Healthcare Advocates also claimed that Harding had breached copyright law in their viewing and use of the web pages, but Kelly ruled that the law firm's activity constituted fair use of the material.
The company also claimed that the activity broke the Computer Fraud and Abuse Act, a claim Kelly also rejected.
Kelly granted summary judgment in Harding's favour. He said in his ruling: "It would be an absurd result if an attorney defending a client against charges of trademark and copyright infringement was not allowed to view and copy publicly available material, especially material that his client was alleged to have infringed."
The ruling said that in this case the placing of a robots.txt file, which is most often used to give instructions to search engine "robots" on what pages of a website should not be indexed, constitutes a "technological measure" within the DMCA.
That ruling will have limited relevance in other cases, though. No court in the US has yet said that such a file constitutes a technological measure in every case, and Kelly warned against interpreting his specific ruling in that way.
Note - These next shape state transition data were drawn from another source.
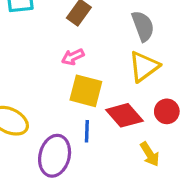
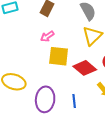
blue line: (87, 131) -> (74, 101), moved

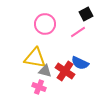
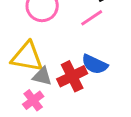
red cross: (65, 71) -> (72, 76), turned 30
pink cross: (39, 87) -> (33, 100), turned 32

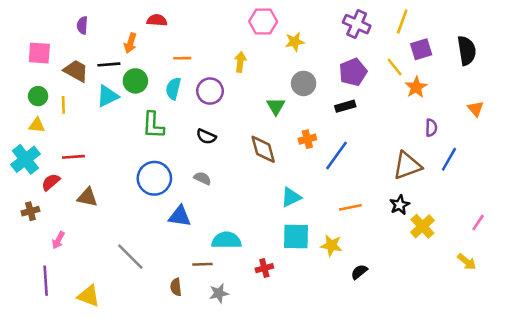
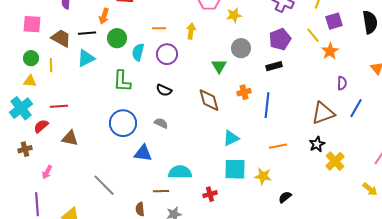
orange line: (182, 58) -> (159, 28), moved
green circle: (135, 81) -> (117, 38), moved
blue line: (336, 156) -> (267, 105), turned -30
"The only way to gain access would be for Healthcare Advocates to remove the robots.txt file from its website, and only the website owner can remove the robots.txt file. Thus, in this situation, the robots.txt file qualifies as a technological measure effectively controlling access to the archived copyrighted images of Healthcare Advocates," he said. "This finding should not be interpreted as a finding that a robots.txt file universally qualifies as a technological measure that controls access to copyrighted works under the DMCA."
Copyright © 2007, OUT-LAW.com
OUT-LAW.COM is part of international law firm Pinsent Masons.
A barn door in the middle of a field?
It seems that the "experts" make no difference between robots.txt and .htaccess files!! While the latter indeed serves a functionality similar to lock the former is just a notice.
A real life example to IT illiterate laweyrs: putting in a public building a sign forbidding taking pictures (what actually web archives do) still does not put any technical obstacles preventing the public to use their bare eyes. What on Earth can prevent a determined councel to give an order to few interns with browsers ("click on every hyperlink if it keeps you on that web site"), and to dig through results.
Copyrighting a book does forbid to make illegal copies of it but AFAIK does not prevent reading it (if one is literate enough)!
robots.txt has no place in law, and there is no compulsion to follow its suggestions.
If one places a curtain over one's bedroom window to keep passing law enforcement from peeking in and arresting the occupant while in the act of some sort of illegal fetish, and the wind blows the curtain aside long enough for said officers to get a look, then it's perfectly legal (in the US) for the officers to then proceed to act under the "plain view" doctrine. The simple fact of hanging the curtain does not protect the criminal. While the officers are forbidden from moving the curtain, themselves, if an "accident" disables the curtain's protections, then there is technically no curtain ... and no protection.
Regardless of whether the defendants had included robots.txt (the curtain), IA grabbed their site and offered it to the plaintiffs without extraordinary effort.
If anything, this should have been about the rights of IA to permanently store copyrighted content without the permission of its copyright owners ... which brings us to Google's cache ...
So, they put the robots.txt file on "the 7th or 8th". And the defendant viewed the archived copy on the 9th. Who knows when they were archived? It could have been a month previous.
As many others have pointed out, there is no obligation to observe an robots.txt file.